The Productivity Commission is not really known for engaging in hyperbole, so when it says that the refusal of successive governments to share information could be costing lives, it is worth listening.

In its latest annual report, the Commission has a chapter in which it argues persuasively of the need for governments, State and Federal, to make the information they collect on us, as a matter of routine, every day, publicly available.

This is not a call for some Edward Snowden-type data dump.

The Commission says any data released should be appropriately de-identified to protect privacy.

But what the Government can offer researchers are unique datasets covering large segments of the population over significant periods of time which can help provide a window into important (dare we say, lifesaving) questions about everything from what we take and when we die to how we work and play.

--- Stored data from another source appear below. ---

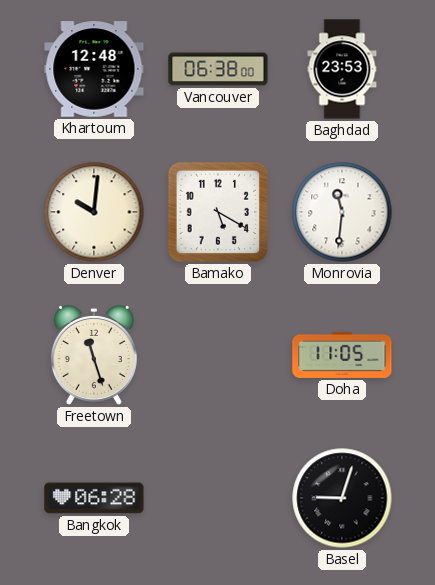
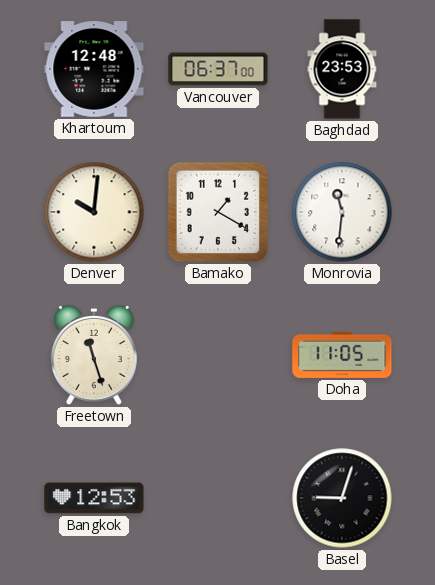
Vancouver: 06:38 -> 06:37
Bamako: 5:20 -> 1:20
Bangkok: 06:28 -> 12:53
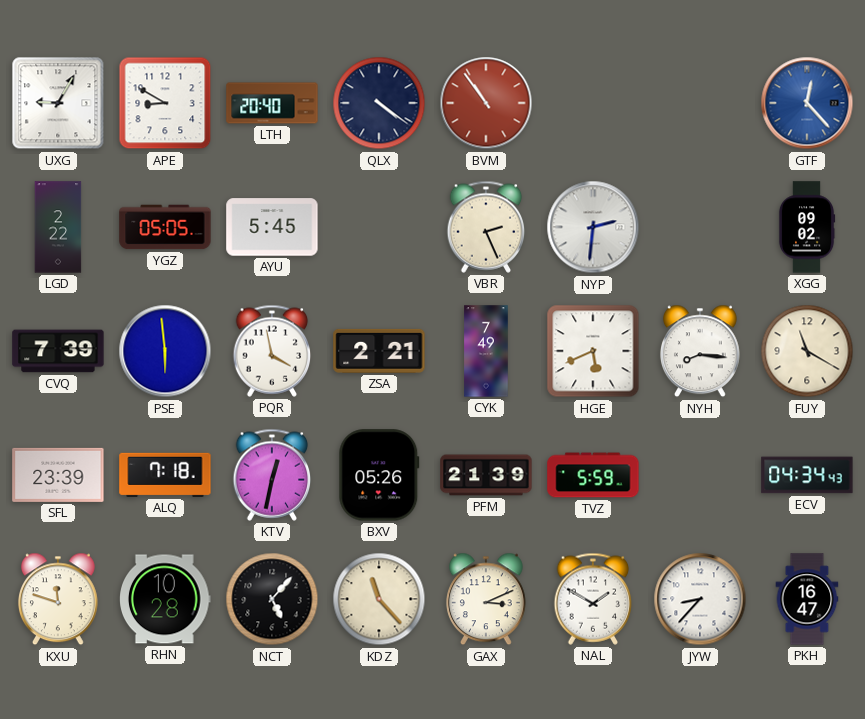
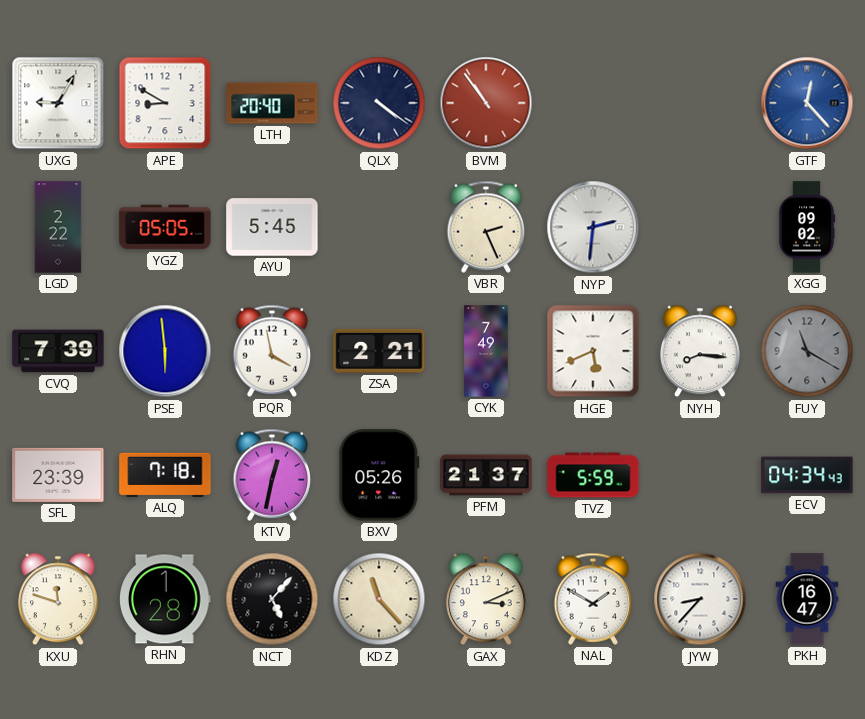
FUY dial: cream -> grey
PFM: 21:39 -> 21:37
RHN: 10:28 -> 1:28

To take one example. The Commission cited researcher Professor Fiona Stanley,  who said access to real-time prescription and birth data could have detected the connection between the morning sickness drug thalidomide and thousands of birth defects much earlier.

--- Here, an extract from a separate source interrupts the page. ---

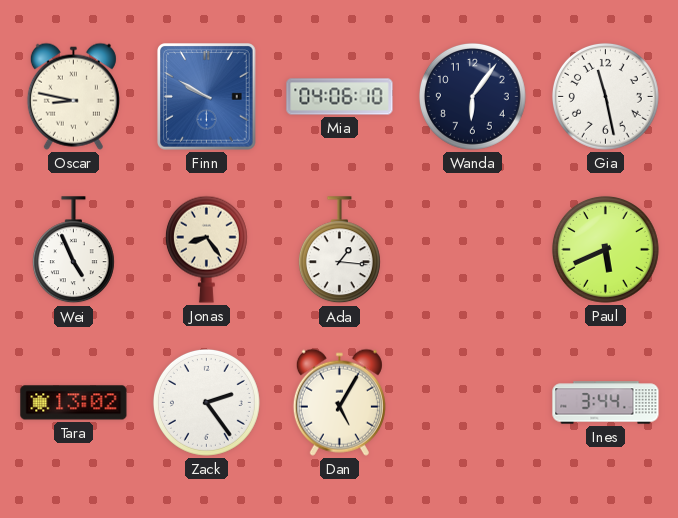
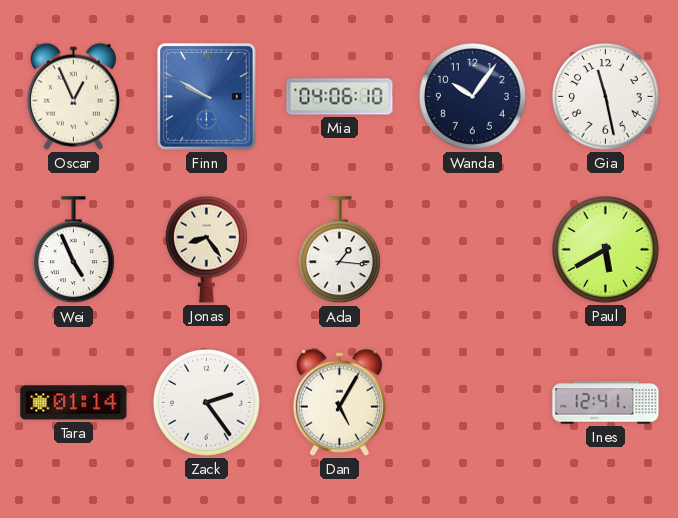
Oscar: 8:47 -> 12:56
Wanda: 6:06 -> 10:06
Paul: 5:41 -> 5:40
Tara: 13:02 -> 01:14
Ines: 3:44 -> 12:41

“Greater linking of health and non-health data sets could save lives and deliver more efficient and better targeted services,” the Commission says.

Another suggestion from the PC is to use linked data to analyse the interaction between welfare and work.

So, if there is so much useful information sitting on government hard drives, why isn’t it being shared already?

Privacy concerns and resource issues are regularly cited in objections to government data sharing but, as the PC points out, these are hardly insurmountable issues.

The real reason probably lies in the reluctance of governments to give the public the means to measure the effectiveness of their work.

As the PC says, “Administrative datasets could be instrumental in gaining insights into whether government programs meet their stated objectives, operate as intended, are delivered effectively, and deliver services in the right places”.

It notes that blockages to the release of data “occur within policy departments, reflecting sensitivities that providing data for independent research could yield unfavourable public findings about policy effectiveness”.

Maybe there’s a chance for a new approach to data sharing before the Abbott Ministry gets too much skin in the game –  but I wouldn’t want to bet on it.